@MagKas great your sensors are working correctly.
My sketch to debug this is basically a loop that each second opens a tcp-connection to my server, sends a timestamp, and closes the connection, so not much else is involved. I think my current problem is that not all code-paths in the library calling sendPacket() correctly handles sendPacket() returning FALSE. The reason I say this is that I can see the memhandle used when calling sendPacket() increasing when FALSE is returned in some cases. Eventually the library runs out of available memhandles and my sketch stops working. (This is mostly speculations, as I haven't debugged / understood it enough yet).
Is the error return value in sendPacket() needed?

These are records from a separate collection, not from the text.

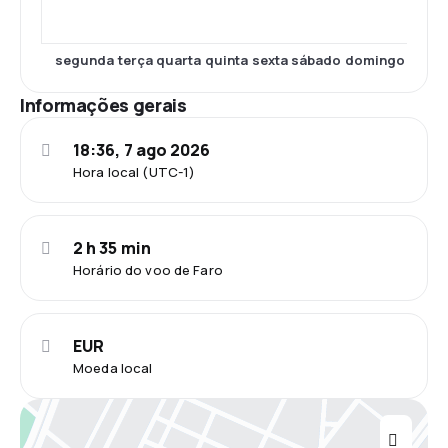
segunda
terça
quarta
quinta
sexta
sábado
domingo
Informações gerais
18:36, 7 ago 2026
Hora local (UTC-1)
2 h 35 min
Horário do voo de Faro
EUR
Moeda local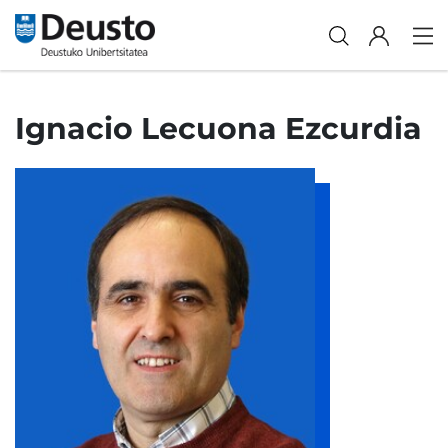
Ignacio Lecuona Ezcurdia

Even if the packet is sent correctly, it may be dropped by the network, thus the library still needs to handle lost packets. Knowing that a packet failed to send is just a special case of lost packets that I don't think really needs to be handled separately. @MagKas solution without the while-loop basically does this by returning OK even when the enc-chip transmit logic freezes and don't send the packet, and that appears to work. The enc-chip will always be reset before sending the next packet, so it won't hang in any strange state. (I can imagine one problem when sending large packets and re-entering sendPacket() before the previous packet has finished transmitting. I don't know if this actually happens in real life.)
Maybe @ntruchsess or anyone else can educate me as to why the return value is needed or why it is a bad idea to remove it?